(Page images and extracted text)
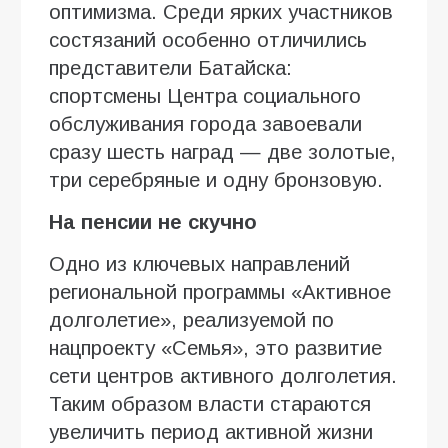
оптимизма. Среди ярких участников
состязаний особенно отличились
представители Батайска:
спортсмены Центра социального
обслуживания города завоевали
сразу шесть наград — две золотые,
три серебряные и одну бронзовую.
На пенсии не скучно
Одно из ключевых направлений
региональной программы «Активное
долголетие», реализуемой по
нацпроекту «Семья», это развитие
сети центров активного долголетия.
Таким образом власти стараются
увеличить период активной жизни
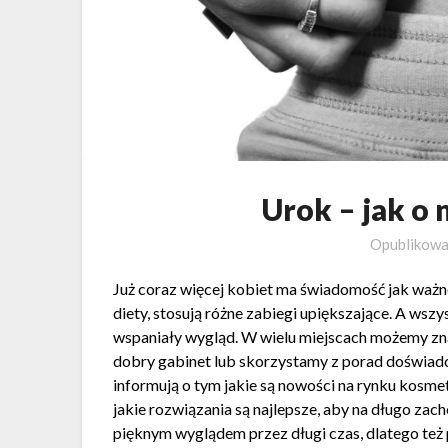
Urok – jak o 
Opublikow
Już coraz więcej kobiet ma świadomość jak ważne
diety, stosują różne zabiegi upiększające. A wszy
wspaniały wygląd. W wielu miejscach możemy zn
dobry gabinet lub skorzystamy z porad doświadc
informują o tym jakie są nowości na rynku kosme
jakie rozwiązania są najlepsze, aby na długo zac
pięknym wyglądem przez długi czas, dlatego też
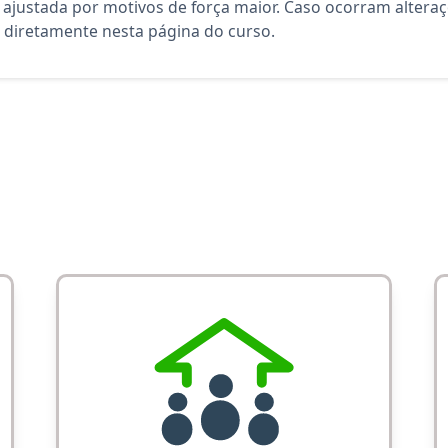
 ajustada por motivos de força maior. Caso ocorram altera
diretamente nesta página do curso.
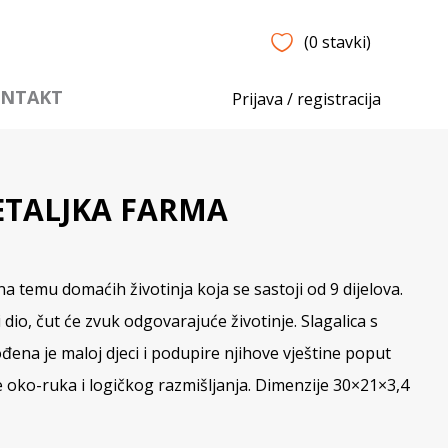
(0 stavki)
NTAKT
Prijava / registracija
TALJKA FARMA
 temu domaćih životinja koja se sastoji od 9 dijelova.
dio, čut će zvuk odgovarajuće životinje. Slagalica s
ena je maloj djeci i podupire njihove vještine poput
e oko-ruka i logičkog razmišljanja. Dimenzije 30×21×3,4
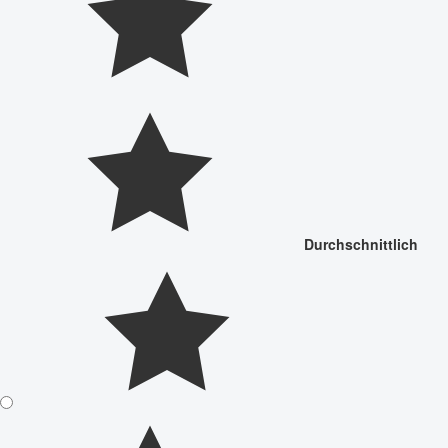
Durchschnittlich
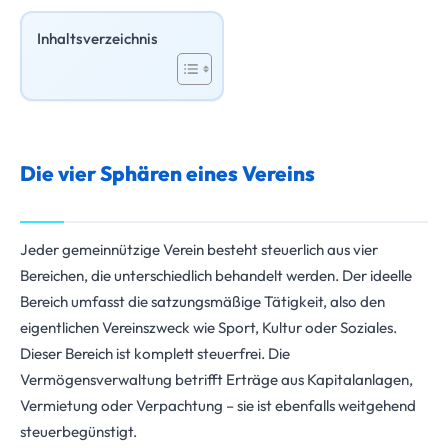
Inhaltsverzeichnis
Die vier Sphären eines Vereins
Jeder gemeinnützige Verein besteht steuerlich aus vier
Bereichen, die unterschiedlich behandelt werden. Der ideelle
Bereich umfasst die satzungsmäßige Tätigkeit, also den
eigentlichen Vereinszweck wie Sport, Kultur oder Soziales.
Dieser Bereich ist komplett steuerfrei. Die
Vermögensverwaltung betrifft Erträge aus Kapitalanlagen,
Vermietung oder Verpachtung – sie ist ebenfalls weitgehend
steuerbegünstigt.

:: What to work on ::
Return every line above word for word, minus images.

:: Answer to this problem ::
оптимизма. Среди ярких участников
состязаний особенно отличились
представители Батайска:
спортсмены Центра социального
обслуживания города завоевали
сразу шесть наград — две золотые,
три серебряные и одну бронзовую.
На пенсии не скучно
Одно из ключевых направлений
региональной программы «Активное
долголетие», реализуемой по
нацпроекту «Семья», это развитие
сети центров активного долголетия.
Таким образом власти стараются
увеличить период активной жизни
Urok – jak o 
Opublikow
Już coraz więcej kobiet ma świadomość jak ważne
diety, stosują różne zabiegi upiększające. A wszy
wspaniały wygląd. W wielu miejscach możemy zn
dobry gabinet lub skorzystamy z porad doświadc
informują o tym jakie są nowości na rynku kosme
jakie rozwiązania są najlepsze, aby na długo zac
pięknym wyglądem przez długi czas, dlatego też
 ajustada por motivos de força maior. Caso ocorram altera
diretamente nesta página do curso.
(0 stavki)
NTAKT
Prijava / registracija
TALJKA FARMA
 temu domaćih životinja koja se sastoji od 9 dijelova.
dio, čut će zvuk odgovarajuće životinje. Slagalica s
ena je maloj djeci i podupire njihove vještine poput
e oko-ruka i logičkog razmišljanja. Dimenzije 30×21×3,4
Durchschnittlich
Inhaltsverzeichnis
Die vier Sphären eines Vereins
Jeder gemeinnützige Verein besteht steuerlich aus vier
Bereichen, die unterschiedlich behandelt werden. Der ideelle
Bereich umfasst die satzungsmäßige Tätigkeit, also den
eigentlichen Vereinszweck wie Sport, Kultur oder Soziales.
Dieser Bereich ist komplett steuerfrei. Die
Vermögensverwaltung betrifft Erträge aus Kapitalanlagen,
Vermietung oder Verpachtung – sie ist ebenfalls weitgehend
steuerbegünstigt.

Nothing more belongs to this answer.